Artist's impression of JWST, with the telescope floating in space between a filamentous web of stars and galaxies and a star with exoplanets orbiting around it
The journey is just beginning: It’s been a year since the JWST launched, and it’s now well on its way to transforming astronomy. (Courtesy: ESA/ATG Medialab).

It’s been a year since the James Webb Space Telescope (JWST) launched, and after its dangerous deployment and careful collimation, it’s finally sending back incredible images and data. Getting from the launchpad to full operations, however, was no easy task. Here’s a reminder of how it all happened.

Christmas Day 2021: After nearly 25 years of development, the JWST soared into space atop an Ariane 5 rocket. Its launch was a triumph over technological tribulations, budget and schedule overruns, and even a (temporary) cancellation by the US Congress. Consequently, emotions were high as the launchpad countdown neared zero.
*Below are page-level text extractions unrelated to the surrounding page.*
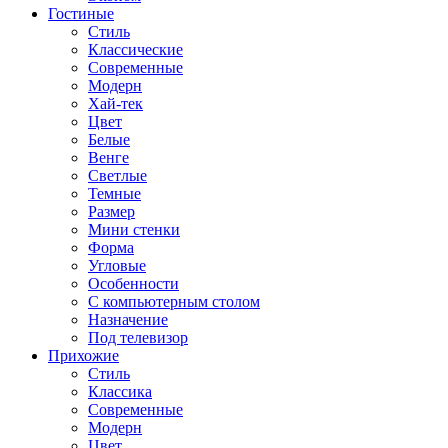
Гостиные
Стиль
Классические
Современные
Модерн
Хай-тек
Цвет
Белые
Венге
Светлые
Темные
Размер
Мини стенки
Форма
Угловые
Особенности
С компьютерным столом
Назначение
Под телевизор
Прихожие
Стиль
Классика
Современные
Модерн
Цвет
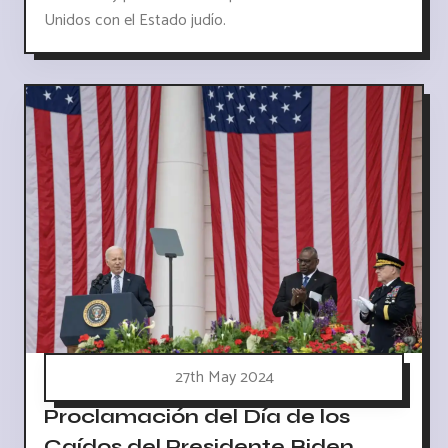
Unidos con el Estado judío.
27th May 2024
Proclamación del Día de los
Caídos del Presidente Biden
“It was tense,” admits Susan Mullally, the JWST’s deputy project scientist at the Space Telescope Science Institute (STScI) in Baltimore. “I couldn’t believe it was real,” adds Naomi Rowe-Gurney, a JWST GTO (Guaranteed Time Observations) postdoc at NASA’s Goddard Space Flight Center where she is supporting the Planetary Systems Team. “I was expecting another delay of some kind. I thought it was never going to launch.”

A hazardous journey

The stop-start nature of the project’s development came about in part because of the increasing complexity of the telescope, which features a segmented 6.5-metre primary mirror as well as a fragile, five-layer, tennis-court-sized insulating sunshield. Both elements had to unfold like origami after being scrunched up to fit inside the rocket faring – a 30-day process that coincided with the telescope’s journey to the L2 Lagrange point on the other side of the Sun, 1.6 million kilometres from Earth.

This point is much too far away for the kind of astronaut-assisted servicing the Hubble Space Telescope received for its faulty optics in 1993. If something had gone wrong with the JWST’s mirror during its deployment, astronomers would have been left with a $10 billion white elephant floating in deep space.

“Those first 30 days were pretty nerve-wracking, because any problem was a single-point failure and would mean we wouldn’t have a telescope,” Rowe-Gurney says.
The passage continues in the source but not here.